### Task to carry out:
Go through the records below and count every line containing "Banka". Reply with the count alone.

### Data listing:
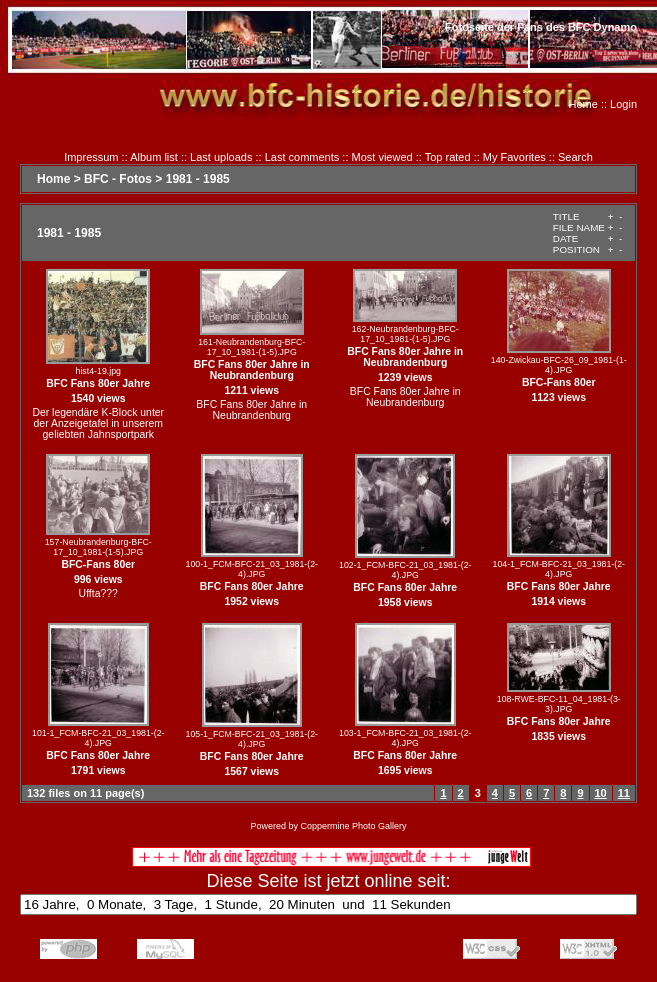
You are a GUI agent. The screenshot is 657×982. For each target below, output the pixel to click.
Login (623, 104)
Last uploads (221, 157)
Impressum (91, 157)
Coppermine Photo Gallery (353, 826)
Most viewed (382, 157)
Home (583, 104)
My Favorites (514, 157)
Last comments (302, 157)
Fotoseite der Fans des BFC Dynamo (541, 27)
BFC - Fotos (118, 179)
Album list (154, 157)
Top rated (448, 157)
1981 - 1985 (198, 179)
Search (575, 157)
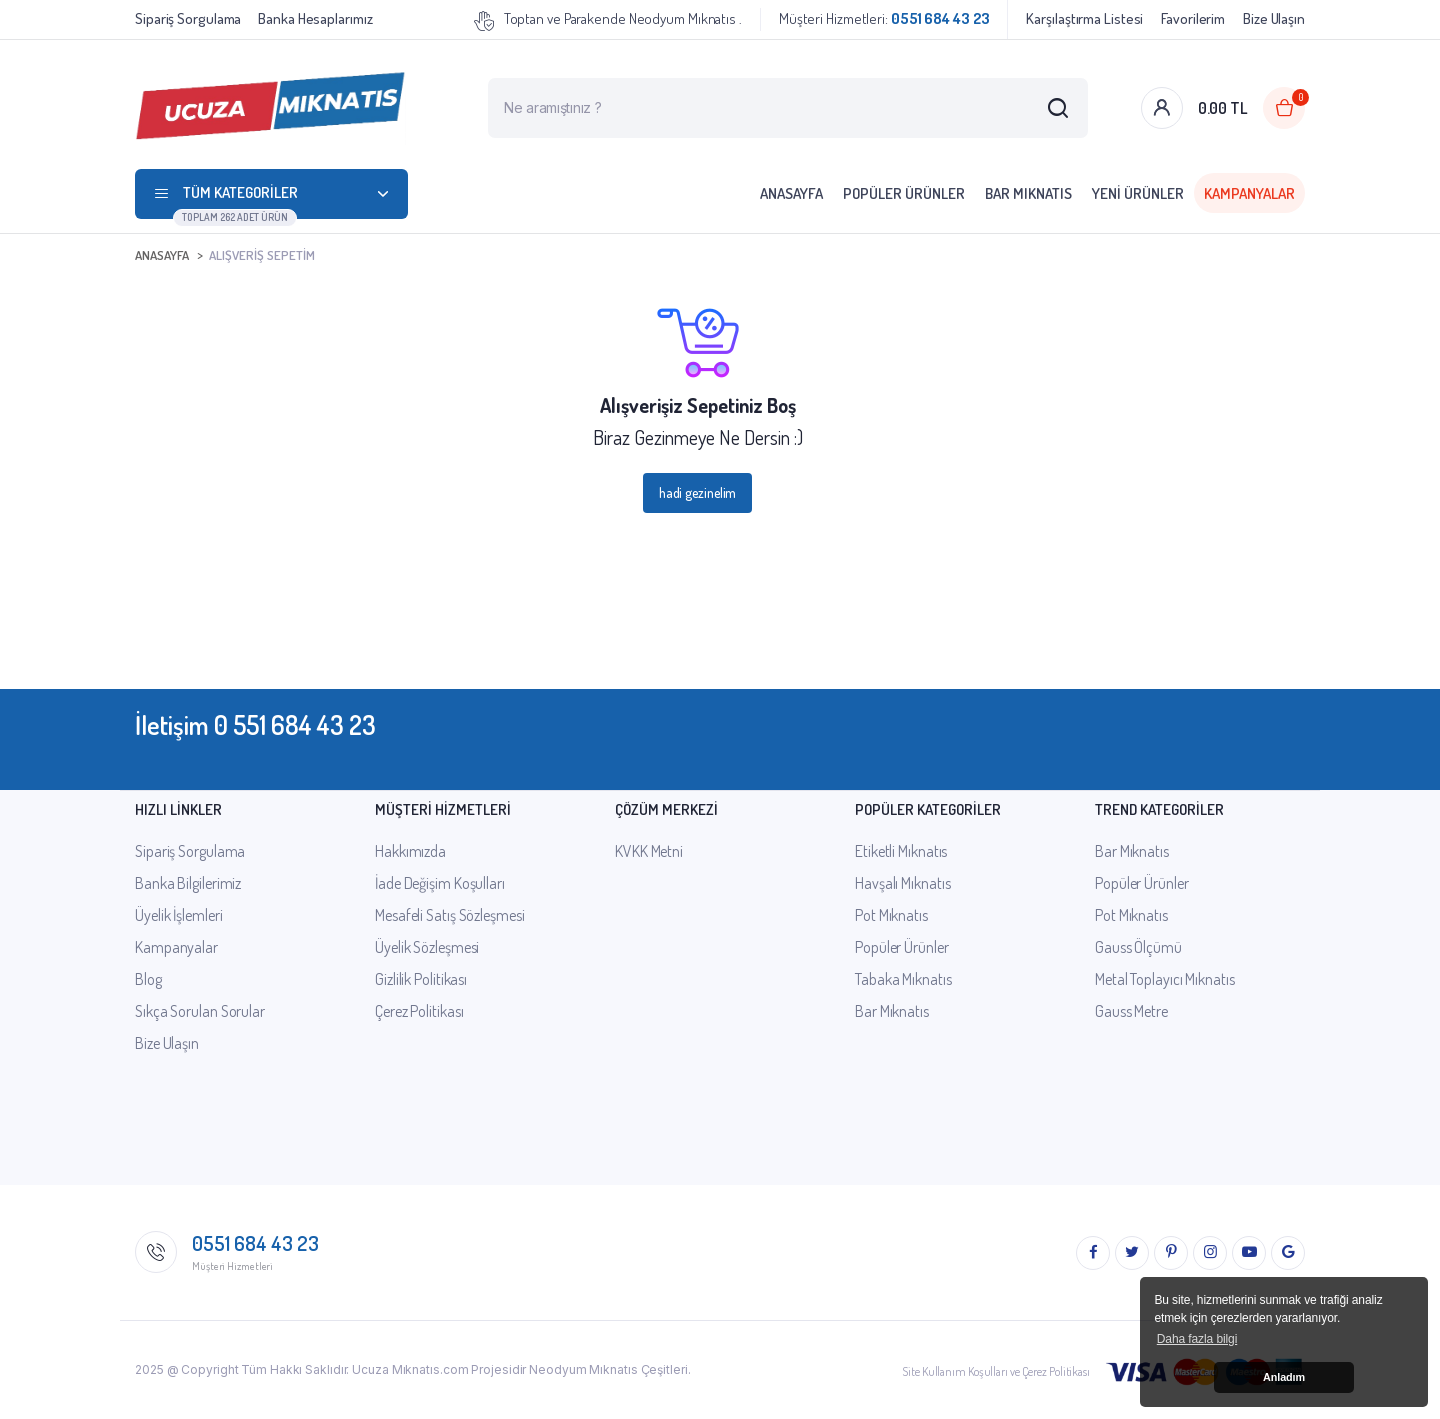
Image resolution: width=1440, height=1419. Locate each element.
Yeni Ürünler (1138, 193)
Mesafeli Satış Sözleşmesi (450, 915)
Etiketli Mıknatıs (901, 851)
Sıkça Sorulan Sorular (200, 1011)
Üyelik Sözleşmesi (427, 947)
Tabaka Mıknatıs (903, 979)
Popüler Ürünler (904, 193)
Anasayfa (791, 193)
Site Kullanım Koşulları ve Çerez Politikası (996, 1371)
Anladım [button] (1284, 1377)
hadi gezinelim (698, 492)
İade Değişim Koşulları (440, 883)
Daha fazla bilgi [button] (1197, 1339)
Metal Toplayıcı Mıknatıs (1165, 979)
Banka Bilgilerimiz (188, 883)
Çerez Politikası (419, 1011)
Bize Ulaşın (1274, 18)
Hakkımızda (410, 851)
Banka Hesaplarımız (315, 18)
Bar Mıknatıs (1028, 193)
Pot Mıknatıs (891, 915)
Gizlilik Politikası (421, 979)
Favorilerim (1193, 18)
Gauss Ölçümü (1138, 947)
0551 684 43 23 (255, 1243)
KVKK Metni (649, 851)
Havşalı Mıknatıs (902, 883)
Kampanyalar (1249, 193)
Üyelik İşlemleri (178, 915)
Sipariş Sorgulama (188, 18)
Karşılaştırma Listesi (1084, 18)
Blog (148, 979)
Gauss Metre (1131, 1011)
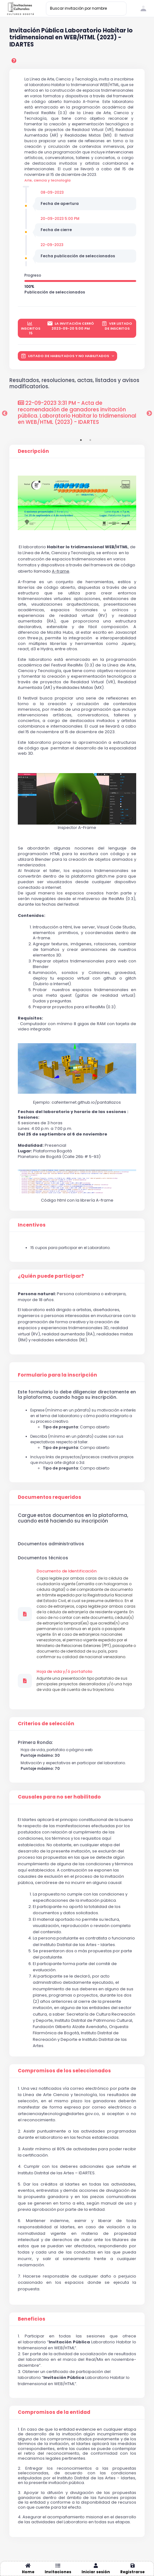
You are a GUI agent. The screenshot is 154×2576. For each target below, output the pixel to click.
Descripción (33, 451)
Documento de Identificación (67, 1571)
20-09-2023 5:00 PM (60, 218)
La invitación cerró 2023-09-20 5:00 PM (70, 326)
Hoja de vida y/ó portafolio (64, 1671)
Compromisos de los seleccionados (64, 2071)
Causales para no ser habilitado (59, 1797)
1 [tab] (81, 440)
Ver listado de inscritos (117, 326)
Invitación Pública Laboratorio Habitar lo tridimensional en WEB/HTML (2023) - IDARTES (71, 37)
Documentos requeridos (49, 1497)
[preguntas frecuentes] (14, 60)
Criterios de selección (46, 1723)
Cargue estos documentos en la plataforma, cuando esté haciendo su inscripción (73, 1518)
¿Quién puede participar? (51, 1276)
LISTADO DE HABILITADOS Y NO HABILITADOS (65, 356)
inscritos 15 (30, 328)
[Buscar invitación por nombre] (86, 9)
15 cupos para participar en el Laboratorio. (70, 1247)
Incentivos (32, 1225)
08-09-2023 (52, 192)
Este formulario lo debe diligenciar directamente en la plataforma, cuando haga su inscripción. (77, 1394)
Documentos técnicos (43, 1558)
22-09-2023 (52, 244)
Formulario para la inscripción (57, 1375)
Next (149, 413)
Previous (5, 413)
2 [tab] (90, 440)
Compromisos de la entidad (54, 2412)
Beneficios (31, 2319)
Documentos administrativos (51, 1544)
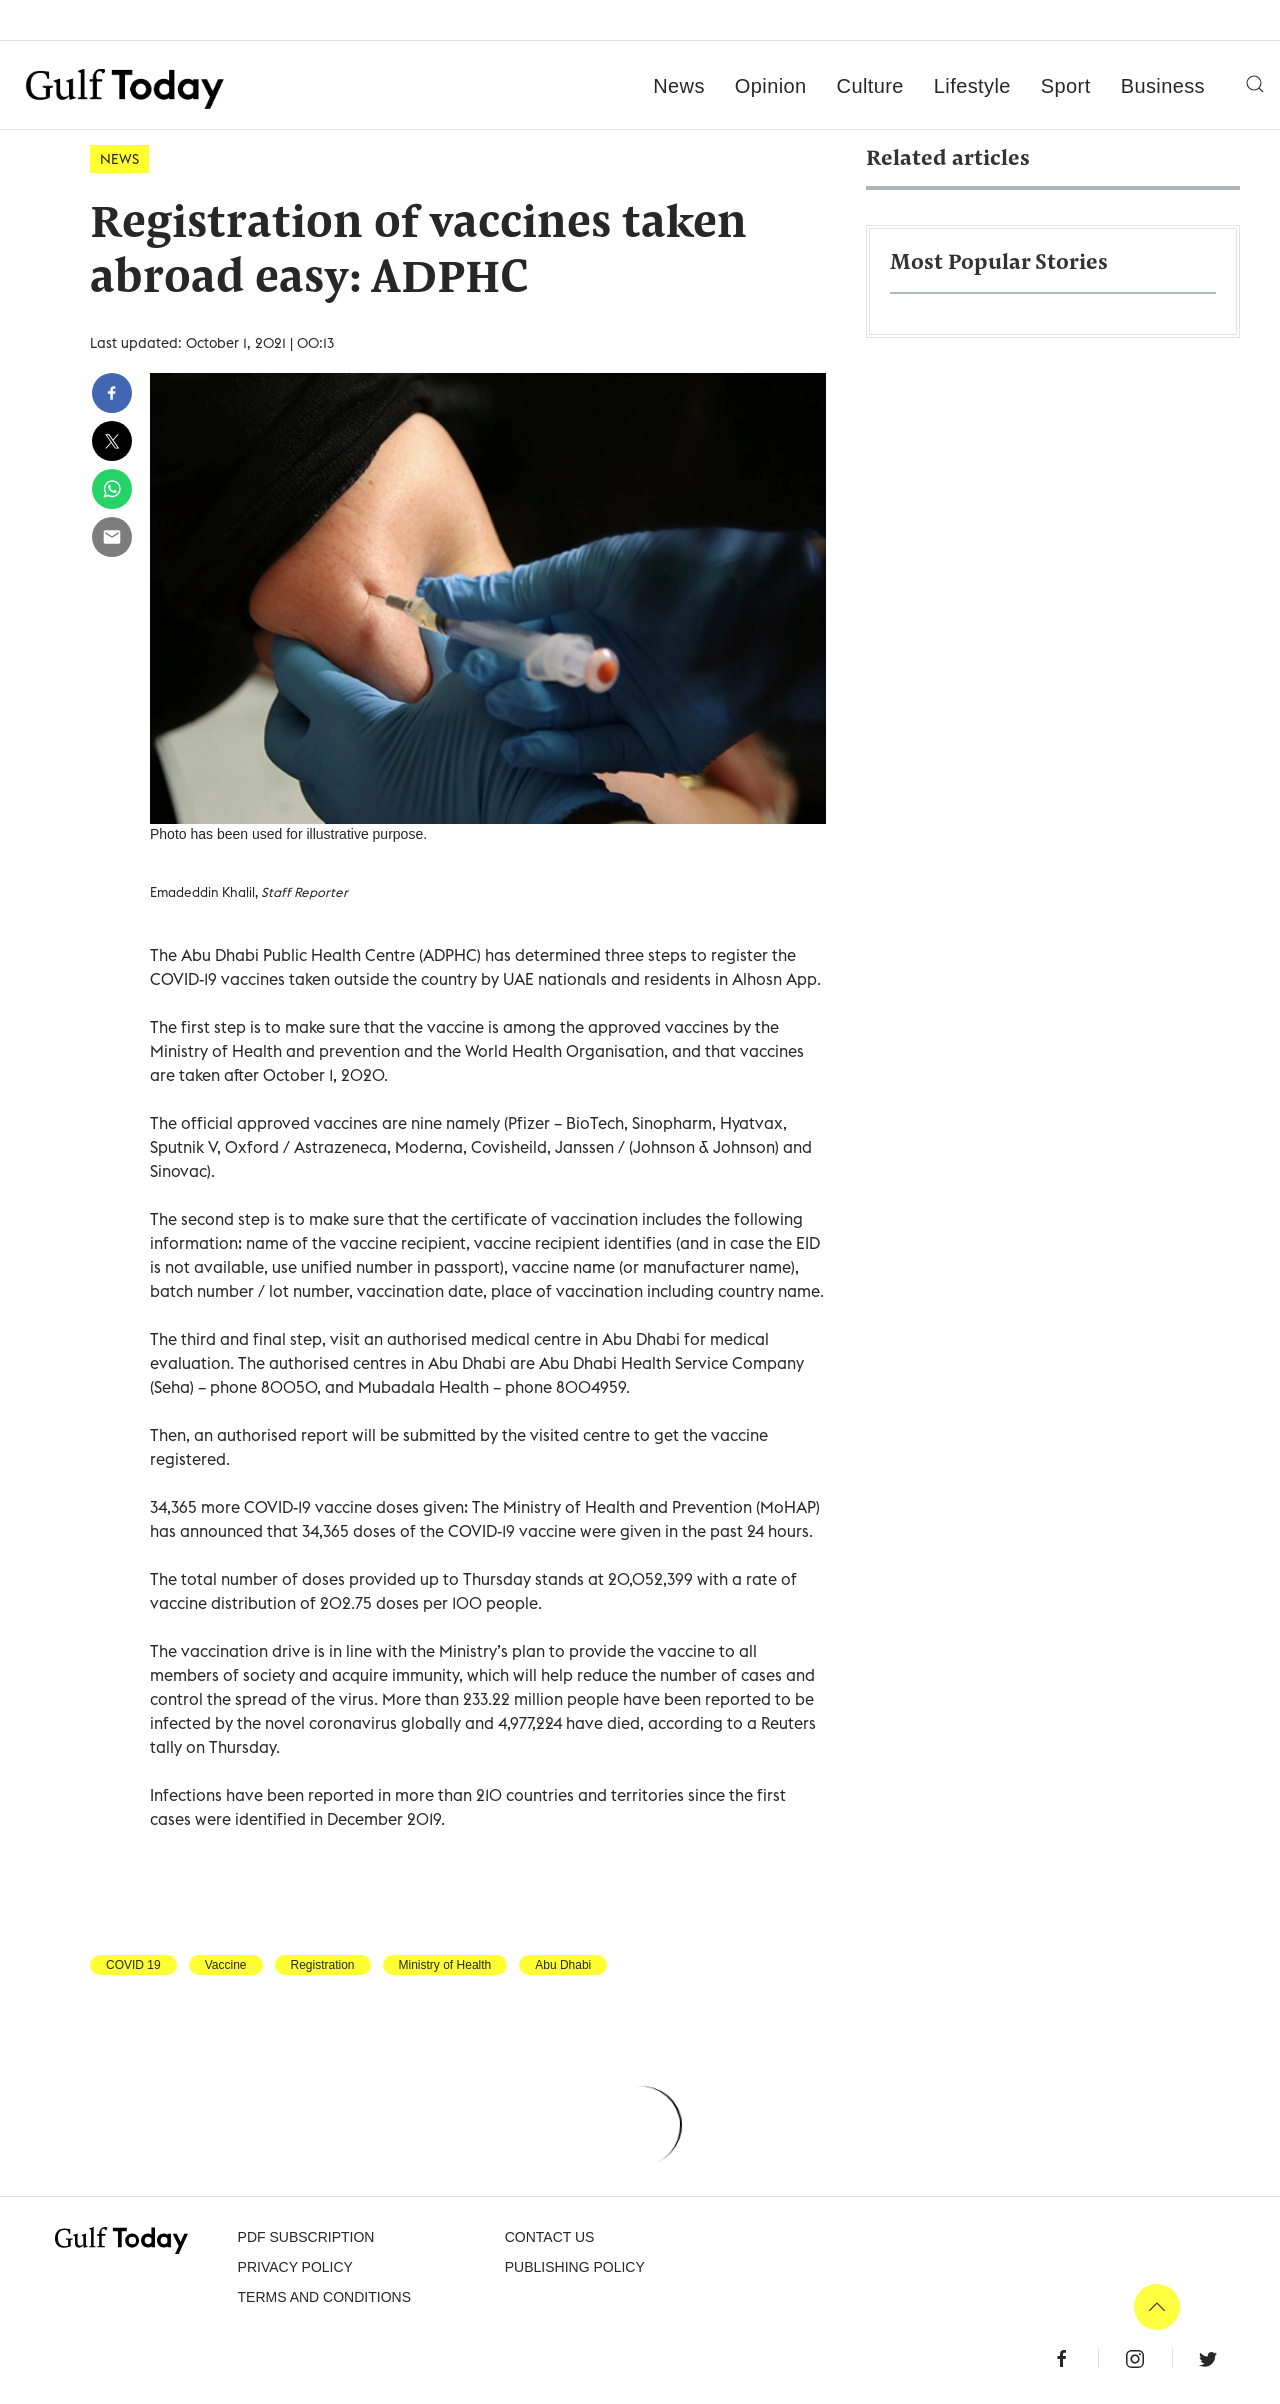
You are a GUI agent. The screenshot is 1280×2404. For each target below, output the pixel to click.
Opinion (771, 86)
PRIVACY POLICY (295, 2267)
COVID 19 (133, 1965)
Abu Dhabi (563, 1965)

### Exercise output:
2